**Problem:**
Could you filter the data below down to the lines that hold the word "Hotel"?

>>>>

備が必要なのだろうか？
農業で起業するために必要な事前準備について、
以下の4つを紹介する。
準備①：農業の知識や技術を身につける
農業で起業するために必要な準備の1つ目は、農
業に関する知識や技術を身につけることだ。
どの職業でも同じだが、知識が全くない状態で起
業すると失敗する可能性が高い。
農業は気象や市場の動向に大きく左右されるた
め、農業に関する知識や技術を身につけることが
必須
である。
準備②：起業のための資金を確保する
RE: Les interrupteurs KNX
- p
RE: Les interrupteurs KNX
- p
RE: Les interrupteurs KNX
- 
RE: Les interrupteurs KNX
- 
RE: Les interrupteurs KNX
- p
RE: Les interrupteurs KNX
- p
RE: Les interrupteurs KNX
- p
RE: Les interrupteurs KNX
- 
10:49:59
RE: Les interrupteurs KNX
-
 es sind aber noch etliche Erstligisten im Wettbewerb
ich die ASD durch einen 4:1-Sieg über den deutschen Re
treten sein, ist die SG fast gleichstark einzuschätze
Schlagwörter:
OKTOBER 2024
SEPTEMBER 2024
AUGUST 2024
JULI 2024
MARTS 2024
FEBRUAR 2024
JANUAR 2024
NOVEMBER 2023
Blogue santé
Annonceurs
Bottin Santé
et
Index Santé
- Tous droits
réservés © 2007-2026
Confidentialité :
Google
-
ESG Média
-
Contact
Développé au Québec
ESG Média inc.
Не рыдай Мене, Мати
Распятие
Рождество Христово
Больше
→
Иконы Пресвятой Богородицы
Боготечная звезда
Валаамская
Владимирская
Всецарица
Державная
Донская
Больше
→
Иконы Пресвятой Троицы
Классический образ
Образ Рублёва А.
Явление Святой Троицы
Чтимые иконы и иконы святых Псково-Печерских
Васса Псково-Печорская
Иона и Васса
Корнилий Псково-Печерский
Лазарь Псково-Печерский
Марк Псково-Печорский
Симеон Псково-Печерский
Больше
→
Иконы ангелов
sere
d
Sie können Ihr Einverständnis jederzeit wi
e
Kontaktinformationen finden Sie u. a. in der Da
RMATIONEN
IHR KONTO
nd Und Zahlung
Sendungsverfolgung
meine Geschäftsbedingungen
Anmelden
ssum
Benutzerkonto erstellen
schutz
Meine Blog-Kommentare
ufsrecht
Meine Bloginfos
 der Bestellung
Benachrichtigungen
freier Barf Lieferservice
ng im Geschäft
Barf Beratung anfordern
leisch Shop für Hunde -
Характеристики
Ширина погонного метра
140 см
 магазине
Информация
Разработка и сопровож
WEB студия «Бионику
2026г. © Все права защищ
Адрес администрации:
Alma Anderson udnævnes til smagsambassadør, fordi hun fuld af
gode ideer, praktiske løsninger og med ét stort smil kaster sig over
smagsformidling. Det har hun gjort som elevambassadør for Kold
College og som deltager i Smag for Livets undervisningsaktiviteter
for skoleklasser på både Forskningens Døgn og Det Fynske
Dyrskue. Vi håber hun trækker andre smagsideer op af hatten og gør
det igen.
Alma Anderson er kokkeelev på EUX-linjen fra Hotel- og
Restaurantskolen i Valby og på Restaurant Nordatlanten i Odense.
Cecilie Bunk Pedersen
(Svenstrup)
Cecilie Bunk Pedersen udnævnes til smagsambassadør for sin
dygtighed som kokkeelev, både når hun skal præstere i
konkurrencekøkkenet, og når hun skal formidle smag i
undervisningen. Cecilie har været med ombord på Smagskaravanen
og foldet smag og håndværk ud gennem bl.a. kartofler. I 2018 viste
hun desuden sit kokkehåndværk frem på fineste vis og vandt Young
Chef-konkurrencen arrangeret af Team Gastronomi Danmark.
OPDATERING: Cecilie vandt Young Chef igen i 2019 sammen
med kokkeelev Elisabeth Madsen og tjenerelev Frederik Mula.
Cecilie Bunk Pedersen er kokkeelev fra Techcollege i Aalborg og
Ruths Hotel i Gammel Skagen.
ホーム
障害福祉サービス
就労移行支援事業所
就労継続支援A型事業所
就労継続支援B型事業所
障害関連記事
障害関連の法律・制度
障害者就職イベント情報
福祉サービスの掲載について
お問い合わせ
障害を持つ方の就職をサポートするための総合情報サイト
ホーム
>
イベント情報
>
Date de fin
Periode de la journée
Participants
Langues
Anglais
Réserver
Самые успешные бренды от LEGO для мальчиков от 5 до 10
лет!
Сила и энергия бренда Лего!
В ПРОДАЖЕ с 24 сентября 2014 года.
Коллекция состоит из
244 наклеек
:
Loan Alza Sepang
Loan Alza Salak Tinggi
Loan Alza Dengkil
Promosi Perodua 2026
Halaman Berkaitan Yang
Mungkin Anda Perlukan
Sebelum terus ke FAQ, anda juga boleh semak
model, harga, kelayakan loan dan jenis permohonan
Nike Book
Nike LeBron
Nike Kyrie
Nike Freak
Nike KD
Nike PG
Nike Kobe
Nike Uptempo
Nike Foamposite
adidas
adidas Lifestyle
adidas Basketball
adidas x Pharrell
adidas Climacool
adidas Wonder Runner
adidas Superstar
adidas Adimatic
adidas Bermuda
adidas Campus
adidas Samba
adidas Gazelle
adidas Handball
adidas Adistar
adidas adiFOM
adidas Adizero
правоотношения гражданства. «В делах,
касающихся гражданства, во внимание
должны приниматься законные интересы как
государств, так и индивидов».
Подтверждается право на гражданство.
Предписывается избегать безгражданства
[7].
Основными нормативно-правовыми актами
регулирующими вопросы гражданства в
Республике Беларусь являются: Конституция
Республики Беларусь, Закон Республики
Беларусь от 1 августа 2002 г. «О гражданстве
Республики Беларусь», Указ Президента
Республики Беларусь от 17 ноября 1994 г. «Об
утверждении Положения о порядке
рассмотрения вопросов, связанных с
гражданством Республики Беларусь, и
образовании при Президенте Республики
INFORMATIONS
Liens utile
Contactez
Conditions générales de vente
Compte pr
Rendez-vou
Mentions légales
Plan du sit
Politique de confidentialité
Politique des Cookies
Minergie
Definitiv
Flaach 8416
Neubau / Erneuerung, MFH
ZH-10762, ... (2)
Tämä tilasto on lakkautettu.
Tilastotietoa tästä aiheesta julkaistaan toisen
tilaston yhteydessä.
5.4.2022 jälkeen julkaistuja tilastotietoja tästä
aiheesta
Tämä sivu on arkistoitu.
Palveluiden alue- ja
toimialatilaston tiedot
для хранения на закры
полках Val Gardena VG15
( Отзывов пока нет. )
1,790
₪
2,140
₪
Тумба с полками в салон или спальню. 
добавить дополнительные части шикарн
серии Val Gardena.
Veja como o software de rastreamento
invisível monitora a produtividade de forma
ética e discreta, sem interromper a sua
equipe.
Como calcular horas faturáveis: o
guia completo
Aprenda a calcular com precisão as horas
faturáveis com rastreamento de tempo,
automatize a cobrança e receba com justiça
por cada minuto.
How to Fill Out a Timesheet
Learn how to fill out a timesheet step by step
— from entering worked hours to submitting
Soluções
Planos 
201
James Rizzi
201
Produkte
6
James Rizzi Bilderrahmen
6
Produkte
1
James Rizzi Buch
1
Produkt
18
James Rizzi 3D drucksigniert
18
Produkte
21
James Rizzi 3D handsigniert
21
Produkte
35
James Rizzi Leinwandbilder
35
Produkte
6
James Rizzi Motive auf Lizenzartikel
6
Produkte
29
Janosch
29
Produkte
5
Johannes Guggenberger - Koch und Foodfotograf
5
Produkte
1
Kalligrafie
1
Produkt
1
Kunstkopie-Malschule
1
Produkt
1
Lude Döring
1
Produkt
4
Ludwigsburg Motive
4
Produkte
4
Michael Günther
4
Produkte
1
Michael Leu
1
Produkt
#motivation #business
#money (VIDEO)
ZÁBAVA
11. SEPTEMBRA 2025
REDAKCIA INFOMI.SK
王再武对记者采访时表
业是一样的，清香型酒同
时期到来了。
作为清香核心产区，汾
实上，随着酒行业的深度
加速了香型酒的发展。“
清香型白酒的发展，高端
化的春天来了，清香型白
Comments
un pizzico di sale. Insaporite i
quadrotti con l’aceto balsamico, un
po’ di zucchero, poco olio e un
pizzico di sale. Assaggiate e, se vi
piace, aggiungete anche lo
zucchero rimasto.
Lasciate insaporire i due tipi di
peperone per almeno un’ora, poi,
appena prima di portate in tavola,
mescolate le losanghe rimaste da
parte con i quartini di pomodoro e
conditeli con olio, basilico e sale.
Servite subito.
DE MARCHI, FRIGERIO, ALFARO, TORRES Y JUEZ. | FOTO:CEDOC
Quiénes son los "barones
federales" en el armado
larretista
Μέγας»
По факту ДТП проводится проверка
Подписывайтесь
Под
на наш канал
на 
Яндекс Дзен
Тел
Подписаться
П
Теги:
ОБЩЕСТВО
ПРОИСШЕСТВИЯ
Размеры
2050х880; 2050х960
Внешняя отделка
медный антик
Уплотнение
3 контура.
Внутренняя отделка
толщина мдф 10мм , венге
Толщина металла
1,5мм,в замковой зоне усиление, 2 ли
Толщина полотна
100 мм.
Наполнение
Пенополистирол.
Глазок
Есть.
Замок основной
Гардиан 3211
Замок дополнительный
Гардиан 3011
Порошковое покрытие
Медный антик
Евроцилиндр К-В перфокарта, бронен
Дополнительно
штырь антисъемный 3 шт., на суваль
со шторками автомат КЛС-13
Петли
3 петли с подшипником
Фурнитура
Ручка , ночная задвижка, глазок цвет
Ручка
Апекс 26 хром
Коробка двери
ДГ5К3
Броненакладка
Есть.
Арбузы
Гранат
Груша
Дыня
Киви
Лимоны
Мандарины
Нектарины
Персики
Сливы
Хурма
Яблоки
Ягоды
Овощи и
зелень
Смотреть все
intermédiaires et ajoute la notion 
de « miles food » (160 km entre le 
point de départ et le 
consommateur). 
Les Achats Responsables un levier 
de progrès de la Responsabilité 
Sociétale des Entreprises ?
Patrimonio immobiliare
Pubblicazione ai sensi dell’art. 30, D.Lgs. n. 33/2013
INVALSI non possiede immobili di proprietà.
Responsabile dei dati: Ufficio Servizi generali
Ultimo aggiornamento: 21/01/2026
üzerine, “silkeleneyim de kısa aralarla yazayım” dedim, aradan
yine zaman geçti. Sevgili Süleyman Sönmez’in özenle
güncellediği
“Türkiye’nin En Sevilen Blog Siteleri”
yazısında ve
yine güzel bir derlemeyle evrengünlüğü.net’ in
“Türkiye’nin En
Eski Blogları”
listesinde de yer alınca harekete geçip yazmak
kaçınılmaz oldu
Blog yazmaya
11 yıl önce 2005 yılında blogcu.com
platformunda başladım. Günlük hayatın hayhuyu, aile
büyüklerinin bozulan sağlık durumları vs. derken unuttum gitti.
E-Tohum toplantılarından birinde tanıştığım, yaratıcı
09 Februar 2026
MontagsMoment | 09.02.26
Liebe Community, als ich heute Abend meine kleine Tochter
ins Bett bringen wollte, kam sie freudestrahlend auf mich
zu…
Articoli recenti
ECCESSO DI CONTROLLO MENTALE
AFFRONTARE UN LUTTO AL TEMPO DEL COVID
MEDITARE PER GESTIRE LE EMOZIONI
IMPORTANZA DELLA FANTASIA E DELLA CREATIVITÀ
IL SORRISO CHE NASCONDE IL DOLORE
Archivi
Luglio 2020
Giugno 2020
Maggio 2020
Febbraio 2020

<<<<

**Completed task:**
Alma Anderson er kokkeelev på EUX-linjen fra Hotel- og
Ruths Hotel i Gammel Skagen.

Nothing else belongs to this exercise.